Magnetism Of Spinor Alkali-Metal And Alkaline-Earth-Metal Atoms In Optical Lattices

We theoretically investigate zero-temperature magnetic ordering of mixtures of spin-1 (alkali-metal atoms) and spin-0 (alkaline-earth-metal atoms) bosons in a three-dimensional optical lattice. With the single-mode approximation for the spin-1 bosons, we obtain an effective Bose-Hubbard model for describing the heteronuclear mixtures in optical lattices. By controlling the interspecies interactions between alkali-metal and alkaline-earth-metal atoms, we map out complete phase diagrams of the system with both positive and negative spin-dependent interactions for spin-1 atoms, based on bosonic dynamical mean-field theory.
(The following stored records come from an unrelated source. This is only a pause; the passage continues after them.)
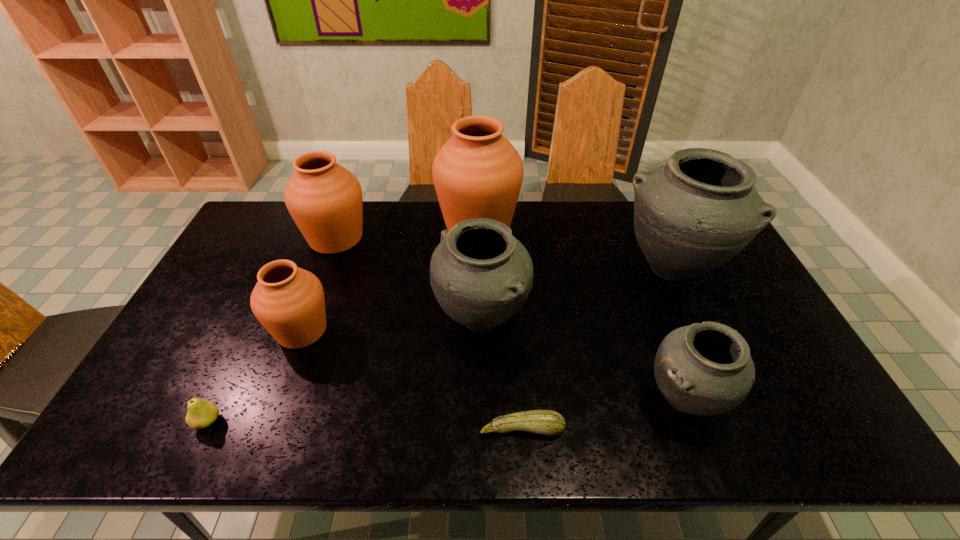 I want to click on blank space located 0.320m on the right of the biggest brown urn, so tap(610, 226).

The height and width of the screenshot is (540, 960). Identify the location of vacant region located 0.150m on the left of the biggest black urn. (572, 268).

The image size is (960, 540). I want to click on vacant region located 0.340m on the front of the second biggest brown urn, so click(x=297, y=346).

You are a GUI agent. You are given a task and a screenshot of the screen. Output one action in this format:
    pyautogui.click(x=<x>, y=<y>)
    Task: Click on the free space located on the left of the leftmost black urn
    
    Given the screenshot: What is the action you would take?
    pyautogui.click(x=368, y=319)

The height and width of the screenshot is (540, 960). Identify the location of free space located on the right of the smallest brown urn. (395, 330).

Image resolution: width=960 pixels, height=540 pixels. I want to click on vacant area located on the right of the nearest black urn, so click(791, 399).

Where is `free space located 0.360m on the right of the second shortest object`? This screenshot has width=960, height=540. free space located 0.360m on the right of the second shortest object is located at coordinates coord(376,422).

Identify the location of urn located at the near edge. The image size is (960, 540). (705, 369).

Find the location of a particular element. pear positioned at the near edge is located at coordinates (201, 413).

Locate an element on the screen. The height and width of the screenshot is (540, 960). zucchini present at the near edge is located at coordinates (547, 422). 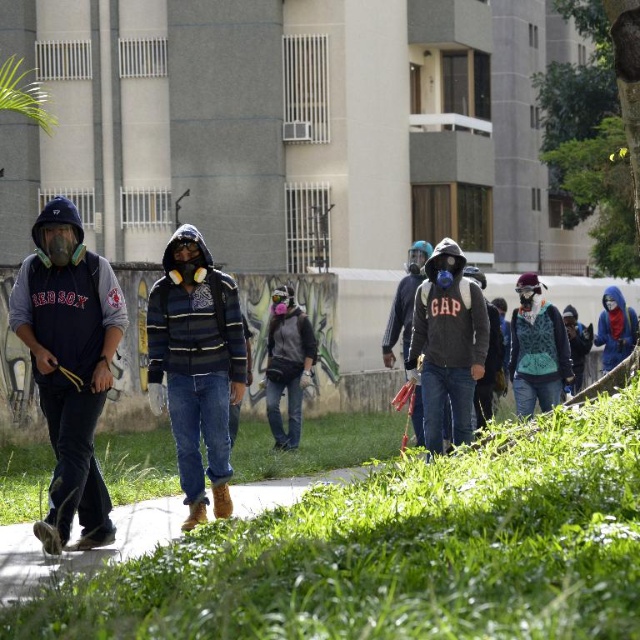 Consider the image. You are a photographer trying to capture a group of protesters in an urban setting. You need to ensure that both the matte gray jacket at center and the blue matte jacket at right are in focus in your photo. Given that your camera has a depth of field that can cover 12 feet, will you be able to achieve this?

The matte gray jacket at center and blue matte jacket at right are 12.79 feet apart. Since the camera can only cover 12 feet, the distance between them exceeds the depth of field capacity. Therefore, you won cannot ensure both jackets are in focus simultaneously. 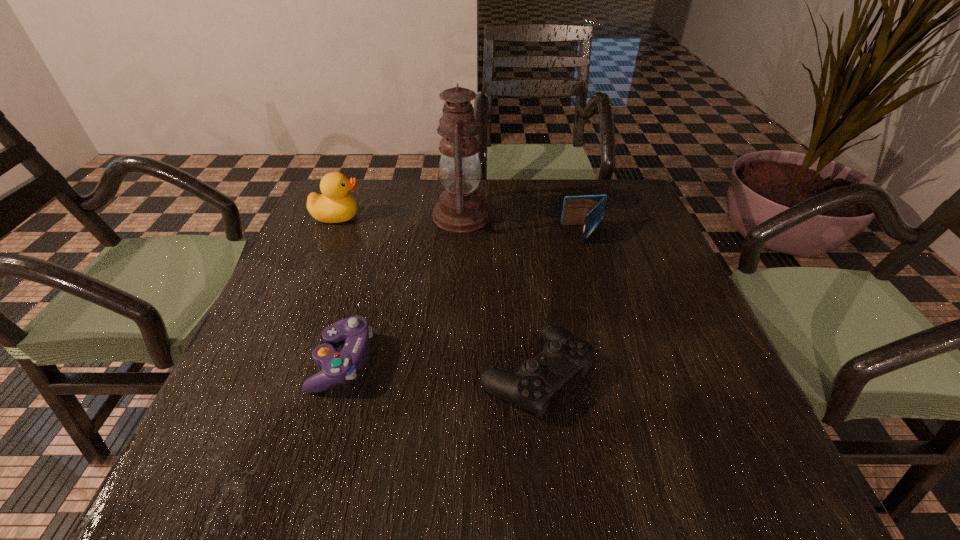 Locate an element on the screen. This screenshot has height=540, width=960. free region located on the exterior surface of the third tallest object is located at coordinates (439, 234).

Where is `vacant space situated on the exterior surface of the third tallest object`? vacant space situated on the exterior surface of the third tallest object is located at coordinates (446, 234).

Identify the location of vacant space situated on the left of the right control. (281, 374).

Find the location of a particular element. This screenshot has height=540, width=960. free space located 0.090m on the right of the left control is located at coordinates (419, 361).

Locate an element on the screen. Image resolution: width=960 pixels, height=540 pixels. oil lamp positioned at the far edge is located at coordinates (461, 208).

This screenshot has height=540, width=960. I want to click on duck positioned at the far edge, so click(334, 205).

You are a GUI agent. You are given a task and a screenshot of the screen. Output one action in this format:
    pyautogui.click(x=<x>, y=<y>)
    Task: Click on the wallet at the far edge
    The height and width of the screenshot is (540, 960).
    Given the screenshot: What is the action you would take?
    pyautogui.click(x=587, y=210)

What are the coordinates of `duck present at the left edge` in the screenshot? It's located at (334, 205).

Where is `control that is at the left edge`? Image resolution: width=960 pixels, height=540 pixels. control that is at the left edge is located at coordinates (337, 367).

Find the location of a particular element. object located at the right edge is located at coordinates (587, 210). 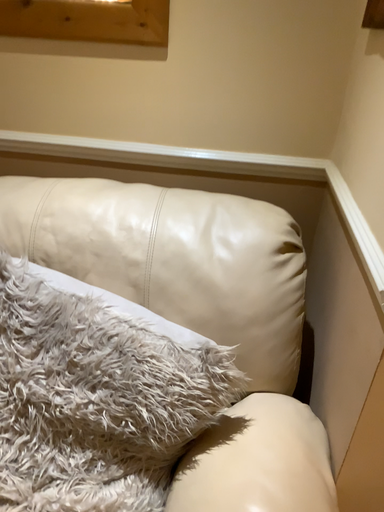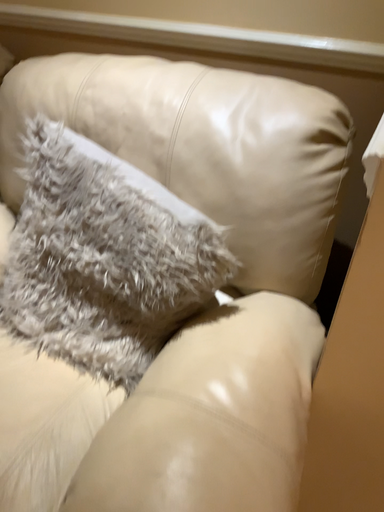 Question: Which way did the camera rotate in the video?

Choices:
 (A) rotated right
 (B) rotated left

Answer: (B) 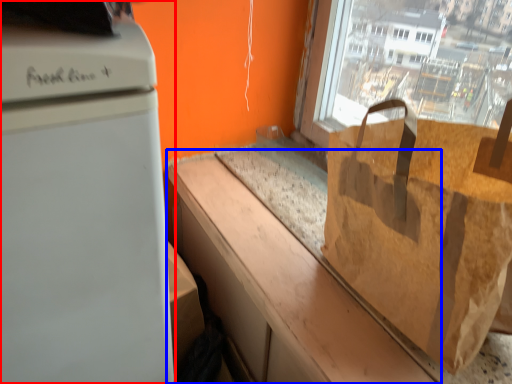 Question: Which object appears closest to the camera in this image, home appliance (highlighted by a red box) or counter top (highlighted by a blue box)?

Choices:
 (A) home appliance
 (B) counter top

Answer: (A)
We find that the spin-1 components feature ferromagnetic and nematic insulating phases, in addition to the superfluid, depending on spin-dependent interactions. Take the spin-1 alkali-metal bosons as spin up arrow, and spin-0 alkaline-earth-metal bosons as spin down arrow, we observe that the system favors ferromagnetic insulator at filling n = 1 and unorder insulator at n = 2. Interestingly, we observe a two-step Mott-insulating-superfluid phase transition, as a result of mass imbalance between alkali-metal and alkaline-earth-metal atoms.